Wheat and corn also climbed.

The most-active soybeans contract on the Chicago Board of Trade (CBOT) was up 0.5% at $11.96-3/4 a bushel by 0210 GMT. Wheat gained 1.1% to $6.47 a bushel while corn rose 1.3% to $4.66-3/4 a bushel. Soyoil gained 1.09% to $69.73 per pound.

Oil prices jumped on Monday as Iran expanded strikes on Gulf states following attacks by the United States.

Soybeans and corn also rose after a monthly report from the U.S. Department of Agriculture projected smaller-than-expected world inventories of grains and oilseeds.

The agency left its soy ending stocks forecast unchanged at 310 million bushels, while analysts on average had expected an increase to 330 million bushels.

The USDA lowered its projection of U.S. 2025/26 corn ending stocks to 2.020 billion bushels, down from 2.145 billion previously and below an average of analyst estimates for 2.073 billion.

Separately, the USDA projected that U.S. farmers would harvest the smallest wheat crop in 56 years.

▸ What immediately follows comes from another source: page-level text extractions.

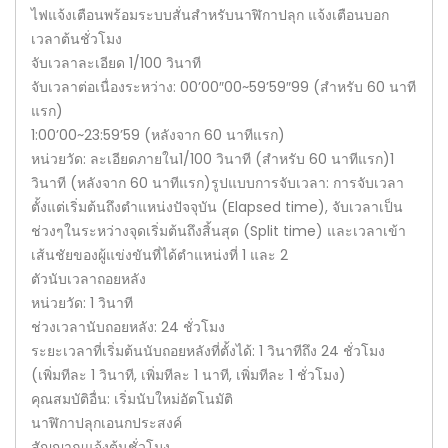
ไฟแจ้งเตือนพร้อมระบบสั่นสำหรับนาฬิกาปลุก แจ้งเตือนบอก
เวลาต้นชั่วโมง
จับเวลาละเอียด 1/100 วินาที
จับเวลาต่อเนื่องระหว่าง: 00’00″00~59’59″99 (สำหรับ 60 นาที
แรก)
1:00’00~23:59’59 (หลังจาก 60 นาทีแรก)
หน่วยวัด: ละเอียดภายใน1/100 วินาที (สำหรับ 60 นาทีแรก)1
วินาที (หลังจาก 60 นาทีแรก)รูปแบบการจับเวลา: การจับเวลา
ตั้งแต่เริ่มต้นถึงตำแหน่งปัจจุบัน (Elapsed time), จับเวลาเป็น
ช่วงๆในระหว่างจุดเริ่มต้นถึงสิ้นสุด (Split time) และเวลาเข้า
เส้นชัยของผู้แข่งขันที่ได้ตำแหน่งที่ 1 และ 2
ตัวนับเวลาถอยหลัง
หน่วยวัด: 1 วินาที
ช่วงเวลานับถอยหลัง: 24 ชั่วโมง
ระยะเวลาที่เริ่มต้นนับถอยหลังที่ตั้งได้: 1 วินาทีถึง 24 ชั่วโมง
(เพิ่มทีละ 1 วินาที, เพิ่มทีละ 1 นาที, เพิ่มทีละ 1 ชั่วโมง)
คุณสมบัติอื่น: เริ่มนับใหม่อัตโนมัติ
นาฬิกาปลุกเอนกประสงค์
สัญญาณแจ้งต้นชั่วโมง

The agency lowered its forecast of global wheat supplies remaining at the end of the 2026/27 marketing year to 272.84 million metric tons, lower than most analysts expected and a drop from 279.04 million tons the prior year.

Traders are also monitoring the Black Sea grain region after Russia temporarily stopped shipping through the Don-Azov channel, a waterway linking the Don River with the Sea of Azov, following a Ukrainian attack on 13 Russian vessels in the Sea of Azov on Friday.

In major wheat producer Argentina, farmers were selling unusually little of their new wheat crop even as planting moves ahead quickly, the Rosario grains exchange said in a report on Friday, pointing to lower forward prices and growing concern about future supplies.

Commodity funds were net buyers of CBOT corn, wheat and soy futures, traders said on Friday.